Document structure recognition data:
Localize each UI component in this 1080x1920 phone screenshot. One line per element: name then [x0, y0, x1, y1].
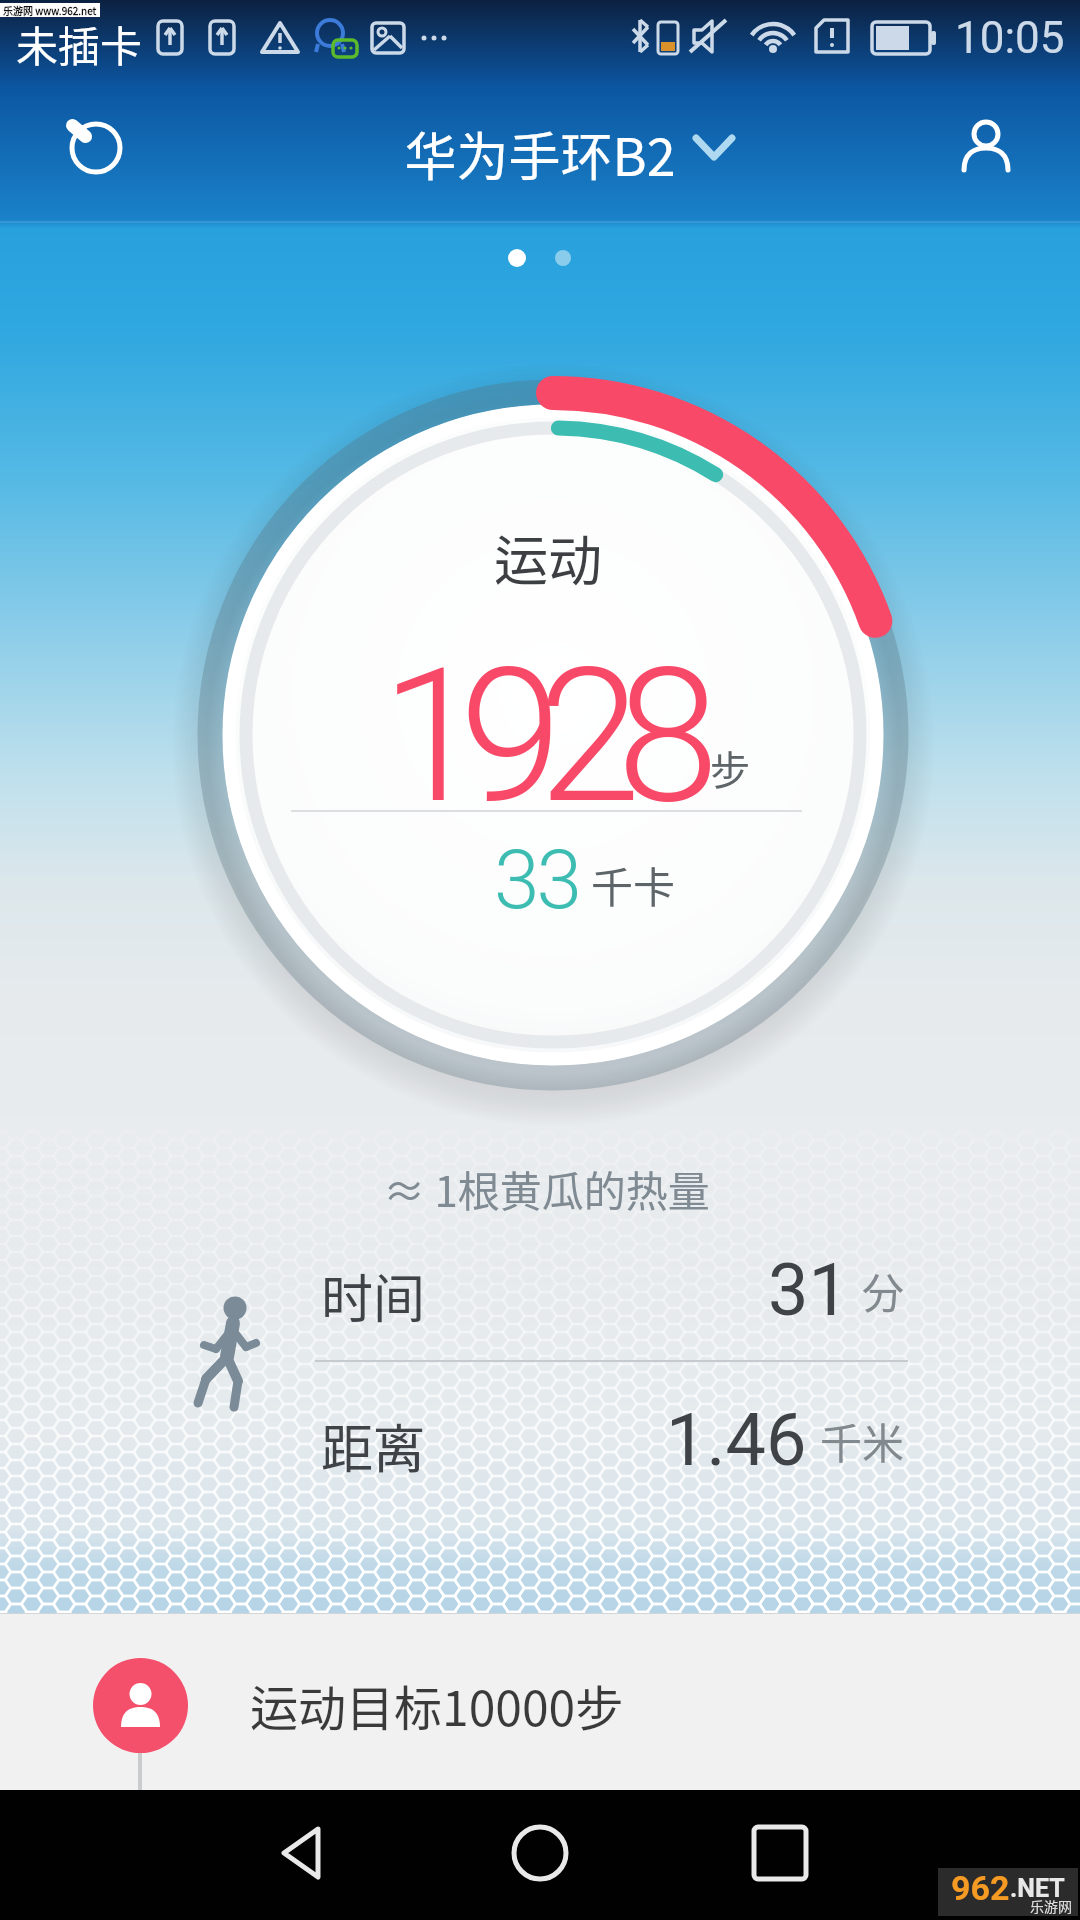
button[interactable] [480, 1800, 600, 1910]
staticText: .NET [1010, 1874, 1065, 1903]
staticText: 乐游网 [1030, 1896, 1072, 1916]
button[interactable]: 运动目标10000步 [0, 1630, 1080, 1780]
staticText: 千米 [820, 1410, 905, 1471]
staticText: 10:05 [955, 12, 1065, 64]
staticText: 步 [710, 739, 750, 797]
staticText: ≈ 1根黄瓜的热量 [383, 1158, 710, 1219]
staticText: 时间 [321, 1258, 426, 1333]
button[interactable] [720, 1800, 840, 1910]
button[interactable] [58, 108, 134, 184]
staticText: 华为手环B2 [404, 116, 676, 191]
staticText: 千卡 [591, 854, 676, 915]
staticText: 运动目标10000步 [250, 1670, 624, 1740]
staticText: 分 [862, 1260, 905, 1321]
staticText: 33 [494, 832, 579, 928]
staticText: 962 [951, 1868, 1010, 1908]
staticText: 距离 [321, 1408, 426, 1483]
staticText: 31 [768, 1248, 849, 1332]
button[interactable] [244, 1800, 364, 1910]
button[interactable] [948, 108, 1024, 184]
staticText: 乐游网 www.962.net [3, 3, 97, 17]
staticText: 未插卡 [16, 13, 143, 74]
button[interactable] [330, 100, 770, 200]
staticText: 1.46 [666, 1398, 807, 1482]
staticText: 1928 [381, 628, 696, 845]
staticText: 运动 [494, 518, 602, 596]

EXERCISE AIM: Write the records above out again exactly, but not the pictures.

ANSWER BOX:
Localize each UI component in this 1080x1920 phone screenshot. One line per element: name then [x0, y0, x1, y1].
button[interactable] [480, 1800, 600, 1910]
staticText: .NET [1010, 1874, 1065, 1903]
staticText: 乐游网 [1030, 1896, 1072, 1916]
button[interactable]: 运动目标10000步 [0, 1630, 1080, 1780]
staticText: 千米 [820, 1410, 905, 1471]
staticText: 10:05 [955, 12, 1065, 64]
staticText: 步 [710, 739, 750, 797]
staticText: ≈ 1根黄瓜的热量 [383, 1158, 710, 1219]
staticText: 时间 [321, 1258, 426, 1333]
button[interactable] [720, 1800, 840, 1910]
button[interactable] [58, 108, 134, 184]
staticText: 华为手环B2 [404, 116, 676, 191]
staticText: 千卡 [591, 854, 676, 915]
staticText: 运动目标10000步 [250, 1670, 624, 1740]
staticText: 分 [862, 1260, 905, 1321]
staticText: 33 [494, 832, 579, 928]
staticText: 962 [951, 1868, 1010, 1908]
staticText: 距离 [321, 1408, 426, 1483]
staticText: 31 [768, 1248, 849, 1332]
button[interactable] [244, 1800, 364, 1910]
button[interactable] [948, 108, 1024, 184]
staticText: 乐游网 www.962.net [3, 3, 97, 17]
staticText: 未插卡 [16, 13, 143, 74]
button[interactable] [330, 100, 770, 200]
staticText: 1.46 [666, 1398, 807, 1482]
staticText: 1928 [381, 628, 696, 845]
staticText: 运动 [494, 518, 602, 596]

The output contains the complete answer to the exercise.